== TASK TO COMPLETE ==
Return every line of the entries that includes the word "Foto".

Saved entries
● ● ● ● ●

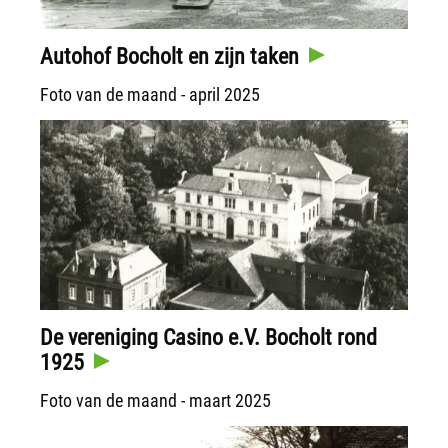
Autohof Bocholt en zijn taken
Foto van de maand - april 2025
De vereniging Casino e.V. Bocholt rond
1925
Foto van de maand - maart 2025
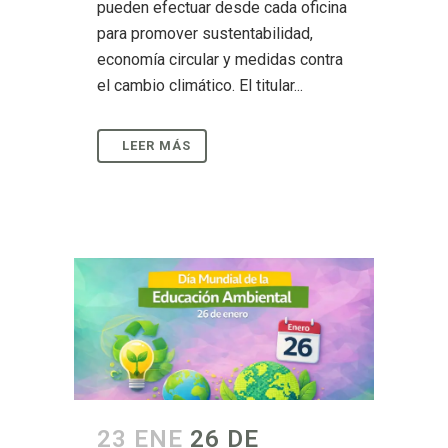
pueden efectuar desde cada oficina
para promover sustentabilidad,
economía circular y medidas contra
el cambio climático. El titular...
23 ENE
26 DE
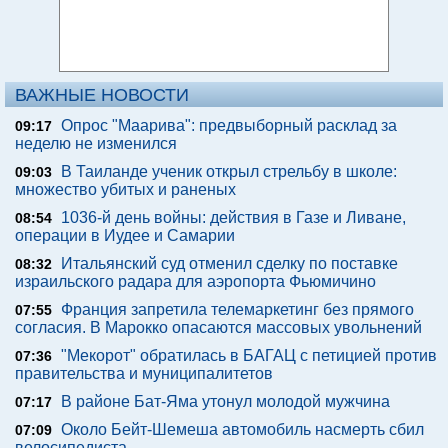
ВАЖНЫЕ НОВОСТИ
Опрос "Mаарива": предвыборный расклад за
09:17
неделю не изменился
В Таиланде ученик открыл стрельбу в школе:
09:03
множество убитых и раненых
1036-й день войны: действия в Газе и Ливане,
08:54
операции в Иудее и Самарии
Итальянский суд отменил сделку по поставке
08:32
израильского радара для аэропорта Фьюмичино
Франция запретила телемаркетинг без прямого
07:55
согласия. В Марокко опасаются массовых увольнений
"Мекорот" обратилась в БАГАЦ с петицией против
07:36
правительства и муниципалитетов
В районе Бат-Яма утонул молодой мужчина
07:17
Около Бейт-Шемеша автомобиль насмерть сбил
07:09
велосипедиста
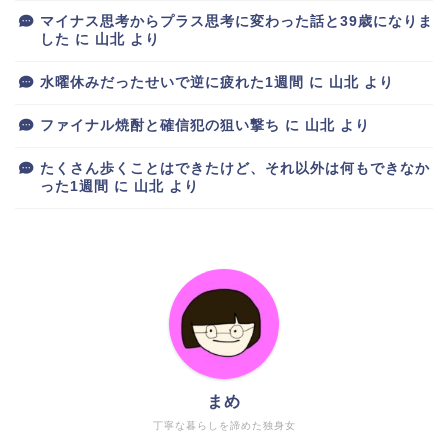
マイナス思考からプラス思考に変わった話と39歳になりま
した
に
山北
より
水曜休みだったせいで逆に疲れた1週間
に
山北
より
ファイナル焼酎と確信犯の狙い撃ち
に
山北
より
たくさん歩くことはできたけど、それ以外は何もできなか
った1週間
に
山北
より
まめ
丁寧な暮らしを諦めた独身女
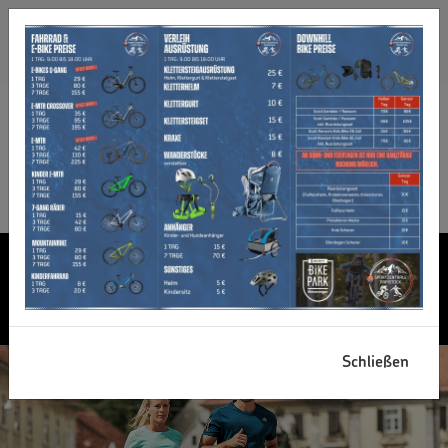
+49 (8822) 4178
info@sportzentrale-papistock.de
Bahnhofstr. 6a, 82487 Oberammergau
Öffnungszeiten
Facebook
WIR ERLEBEN SPORT!
WILLKOMMEN BEI
SPORT-ZENTRALE
PAPISTOCK
Schließen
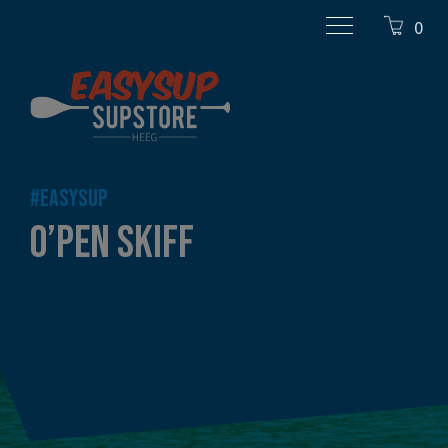
0
#EASYSUP
O’PEN SKIFF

● ● ● ● ●

== SOLUTION TO THIS PROBLEM ==
Foto van de maand - april 2025
Foto van de maand - maart 2025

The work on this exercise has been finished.